[Opening Extracted records section]

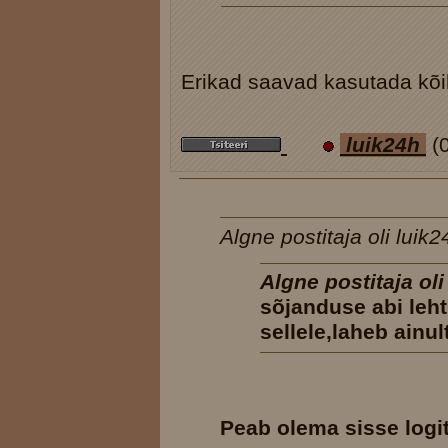
Erikad saavad kasutada kõiki
luik24h
(
Algne postitaja oli luik2
Algne postitaja ol
sõjanduse abi leht 
sellele,laheb ainul
Peab olema sisse logi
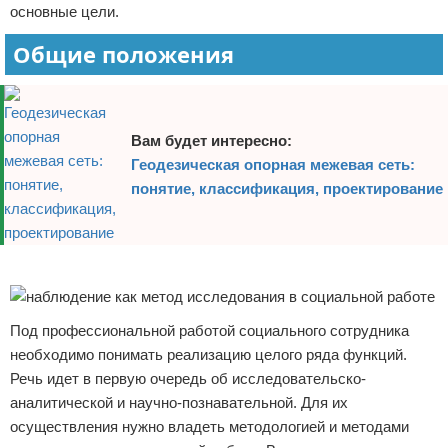
основные цели.
Общие положения
Вам будет интересно:
Геодезическая опорная межевая сеть:
понятие, классификация, проектирование
Реклама
Под профессиональной работой социального сотрудника
необходимо понимать реализацию целого ряда функций.
Речь идет в первую очередь об исследовательско-
аналитической и научно-познавательной. Для их
осуществления нужно владеть методологией и методами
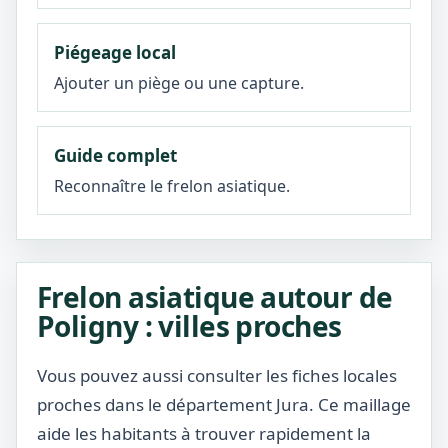
Piégeage local
Ajouter un piège ou une capture.
Guide complet
Reconnaître le frelon asiatique.
Frelon asiatique autour de
Poligny : villes proches
Vous pouvez aussi consulter les fiches locales
proches dans le département Jura. Ce maillage
aide les habitants à trouver rapidement la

[Closing Extracted records section]

**Work order**
Any pictures above are to be left out. Retype the rest of the records exactly.

**Answer for this exercise**
Erikad saavad kasutada kõiki
luik24h
(
Algne postitaja oli luik2
Algne postitaja ol
sõjanduse abi leht 
sellele,laheb ainul
Peab olema sisse logi
основные цели.
Общие положения
Вам будет интересно:
Геодезическая опорная межевая сеть:
понятие, классификация, проектирование
Реклама
Под профессиональной работой социального сотрудника
необходимо понимать реализацию целого ряда функций.
Речь идет в первую очередь об исследовательско-
аналитической и научно-познавательной. Для их
осуществления нужно владеть методологией и методами
Piégeage local
Ajouter un piège ou une capture.
Guide complet
Reconnaître le frelon asiatique.
Frelon asiatique autour de
Poligny : villes proches
Vous pouvez aussi consulter les fiches locales
proches dans le département Jura. Ce maillage
aide les habitants à trouver rapidement la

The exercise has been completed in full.